Very gradually I felt the table—which was fairly solid and heavy—begin to rise. It rose about two feet in the air and remained suspended. I pressed on it with my hands and could not force it down. After a moment or two it fell to the ground with a bang, and I removed my hands.

“That will do,” I said faintly, and Mrs. Dentry struck a match and re-lit the lamp. Then she and I sat on the sofa and talked. She said that I was wonderful and must certainly come and help them. If she might mention terms, she knew that her husband would pay a guinea for each sitting; at any rate I must come while the Wentworth Holding business was on. She urged that I owed it to myself to develop my marvellous powers. As she was talking I heard the click of a key in the front door and Mr. Dentry entered, his hat and gloves still in his hands.

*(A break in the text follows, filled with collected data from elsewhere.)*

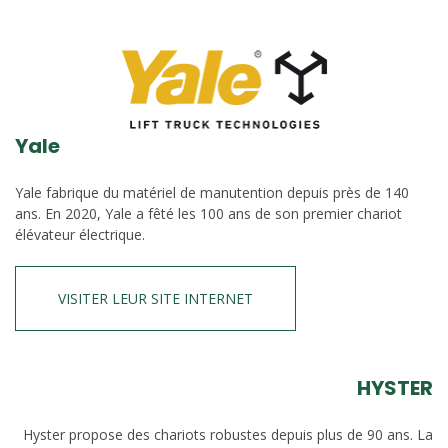
Yale
Yale fabrique du matériel de manutention depuis près de 140
ans. En 2020, Yale a fêté les 100 ans de son premier chariot
élévateur électrique.
VISITER LEUR SITE INTERNET
HYSTER
Hyster propose des chariots robustes depuis plus de 90 ans. La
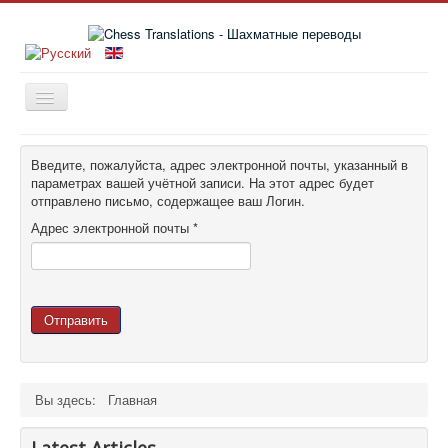
Главная
Введите, пожалуйста, адрес электронной почты, указанный в
Книги
параметрах вашей учётной записи. На этот адрес будет
отправлено письмо, содержащее ваш Логин.
Новости
Адрес электронной почты
*
Статьи
История
Заметки
Отправить
Издательства
Об авторе
Вы здесь:
Главная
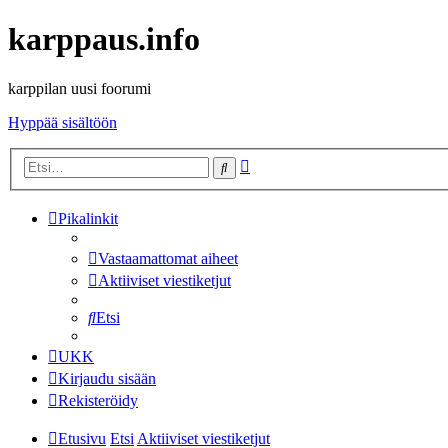
karppaus.info
karppilan uusi foorumi
Hyppää sisältöön
Tarkennettu
Etsi
haku
Pikalinkit
Vastaamattomat aiheet
Aktiiviset viestiketjut
Etsi
UKK
Kirjaudu sisään
Rekisteröidy
Etusivu
Etsi
Aktiiviset viestiketjut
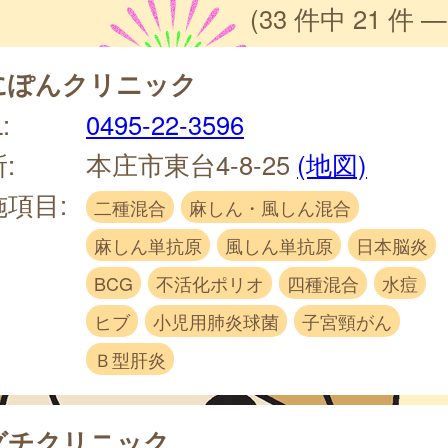
(33 件中 21 件 —
にぽんクリニック
:
0495-22-3596
:
本庄市東台4-8-25
(地図)
施項目:
二種混合
麻しん・風しん混合
麻しん単抗原
風しん単抗原
日本脳炎
BCG
不活化ポリオ
四種混合
水痘
ヒブ
小児用肺炎球菌
子宮頸がん
Ｂ型肝炎
グチクリニック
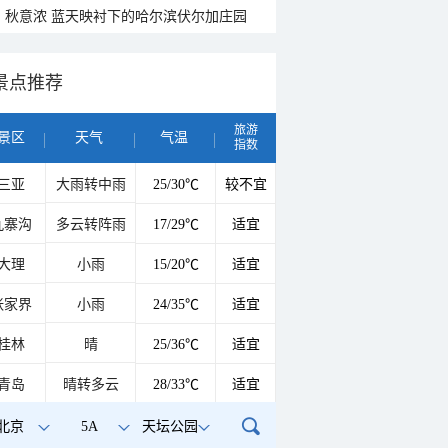
秋意浓 蓝天映衬下的哈尔滨伏尔加庄园
景点推荐
旅游
景区
天气
气温
指数
三亚
大雨转中雨
25/30℃
较不宜
九寨沟
多云转阵雨
17/29℃
适宜
大理
小雨
15/20℃
适宜
张家界
小雨
24/35℃
适宜
桂林
晴
25/36℃
适宜
青岛
晴转多云
28/33℃
适宜
北京
5A
天坛公园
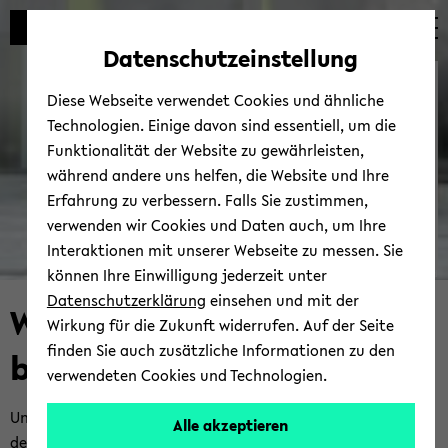
Automatische
zum
zum
zum
Inhaltswechsel
Hauptinhalt
Hauptmenü
Fußbereich
Datenschutzeinstellung
vermeiden
wechseln
wechseln
wechseln
Akademie ­ Universitäre ­
Diese Webseite verwendet Cookies und ähnliche
Weiterbildung
Technologien. Einige davon sind essentiell, um die
Funktionalität der Website zu gewährleisten,
während andere uns helfen, die Website und Ihre
Erfahrung zu verbessern. Falls Sie zustimmen,
verwenden wir Cookies und Daten auch, um Ihre
Interaktionen mit unserer Webseite zu messen. Sie
können Ihre Einwilligung jederzeit unter
© Uni­ver­si­tät Bie­le­feld
Datenschutzerklärung
einsehen und mit der
Wis­sen­schaft­li­che Wei­ter­
Wirkung für die Zukunft widerrufen. Auf der Seite
finden Sie auch zusätzliche Informationen zu den
bil­dung
verwendeten Cookies und Technologien.
Un­se­re wis­sen­schaft­li­chen Wei­ter­bil­dungs­an­ge­bo­te ver­bin­
Alle akzeptieren
den ak­tu­el­le For­schung mit pra­xis­ori­en­tier­ter An­wen­dung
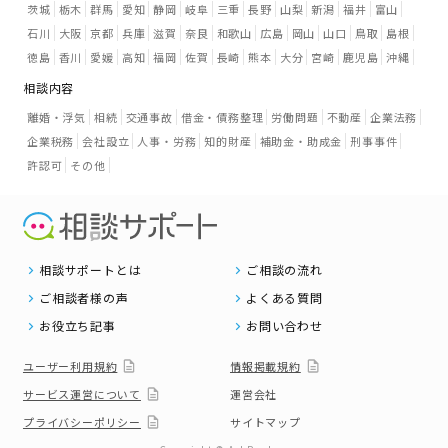
茨城
栃木
群馬
愛知
静岡
岐阜
三重
長野
山梨
新潟
福井
富山
石川
大阪
京都
兵庫
滋賀
奈良
和歌山
広島
岡山
山口
鳥取
島根
徳島
香川
愛媛
高知
福岡
佐賀
長崎
熊本
大分
宮崎
鹿児島
沖縄
相談内容
離婚・浮気
相続
交通事故
借金・債務整理
労働問題
不動産
企業法務
企業税務
会社設立
人事・労務
知的財産
補助金・助成金
刑事事件
許認可
その他
相談サポートとは
ご相談の流れ
ご相談者様の声
よくある質問
お役立ち記事
お問い合わせ
ユーザー利用規約
情報掲載規約
サービス運営について
運営会社
プライバシーポリシー
サイトマップ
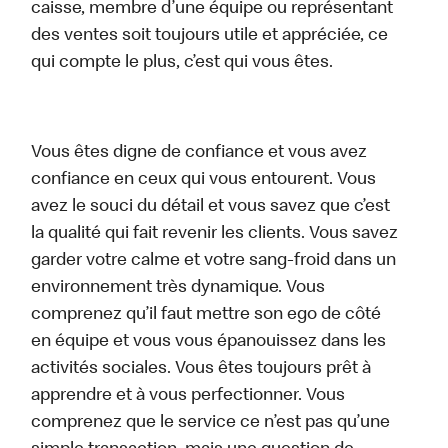
caisse, membre d’une équipe ou représentant
des ventes soit toujours utile et appréciée, ce
qui compte le plus, c’est qui vous êtes.
Vous êtes digne de confiance et vous avez
confiance en ceux qui vous entourent. Vous
avez le souci du détail et vous savez que c’est
la qualité qui fait revenir les clients. Vous savez
garder votre calme et votre sang-froid dans un
environnement très dynamique. Vous
comprenez qu’il faut mettre son ego de côté
en équipe et vous vous épanouissez dans les
activités sociales. Vous êtes toujours prêt à
apprendre et à vous perfectionner. Vous
comprenez que le service ce n’est pas qu’une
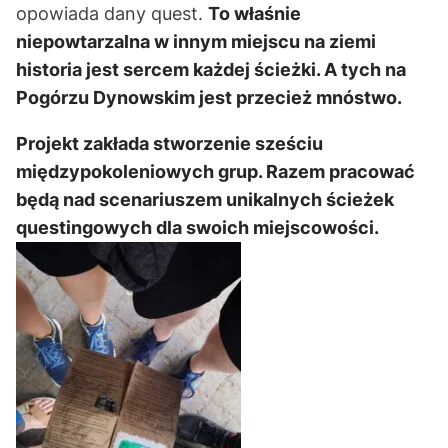
opowiada dany quest.
To właśnie
niepowtarzalna w innym miejscu na ziemi
historia jest sercem każdej ścieżki. A tych na
Pogórzu Dynowskim jest przecież mnóstwo.
Projekt zakłada stworzenie sześciu
międzypokoleniowych grup. Razem pracować
będą nad scenariuszem unikalnych ścieżek
questingowych dla swoich miejscowości.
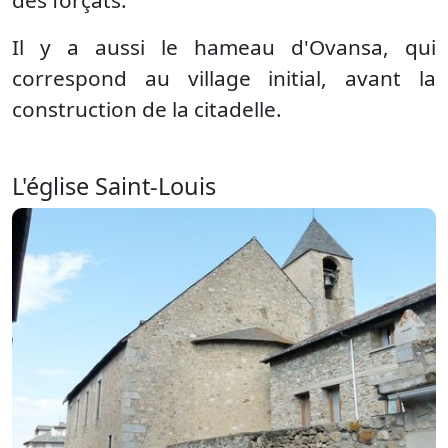
des forçats.
Il y a aussi le hameau d'Ovansa, qui
correspond au village initial, avant la
construction de la citadelle.
L'église Saint-Louis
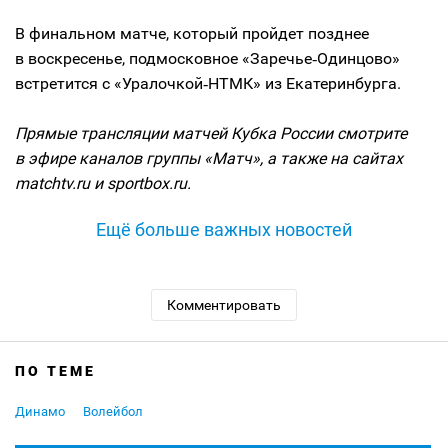
В финальном матче, который пройдет позднее
в воскресенье, подмосковное «Заречье‑Одинцово»
встретится с «Уралочкой‑НТМК» из Екатеринбурга.
Прямые трансляции матчей Кубка России смотрите
в эфире каналов группы «Матч», а также на сайтах
matchtv.ru и sportbox.ru.
Ещё больше важных новостей
Комментировать
ПО ТЕМЕ
Динамо
Волейбол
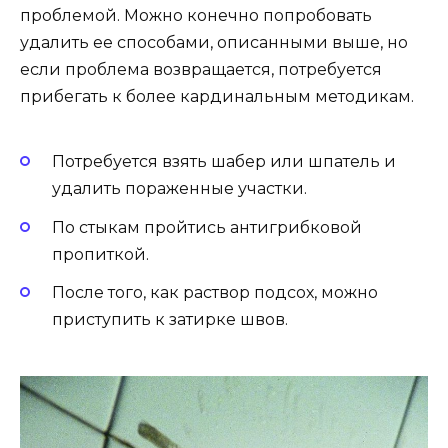
проблемой. Можно конечно попробовать
удалить ее способами, описанными выше, но
если проблема возвращается, потребуется
прибегать к более кардинальным методикам.
Потребуется взять шабер или шпатель и
удалить пораженные участки.
По стыкам пройтись антигрибковой
пропиткой.
После того, как раствор подсох, можно
приступить к затирке швов.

“Well?” he said eagerly. “Did you get anything?”

“Anything?” said his wife. “Everything. Miss Castel is a really wonderful medium.”

We talked on for some time. I would promise them nothing definitely. But I gave them my address, and said that I would probably come once again at any rate. They were in despair that I would not give them any further assurance, but I was obstinate. I regarded the whole thing with a curious mixture of curiosity and repulsion.

* * * * * *

Next morning Mrs. Dentry called to see me. Wentworth Holding was sending a man of science that night to examine into the whole thing; it was essential that I should be there.

“If I go,” I said, “I do not want my name given.”

“Certainly,” said Mrs. Dentry. “You will be addressed as Una.”

“Then,” I said, “Mr. Holding’s tame investigator would be made to believe that I was the same medium that foretold the fall of the stock. I don’t like that.”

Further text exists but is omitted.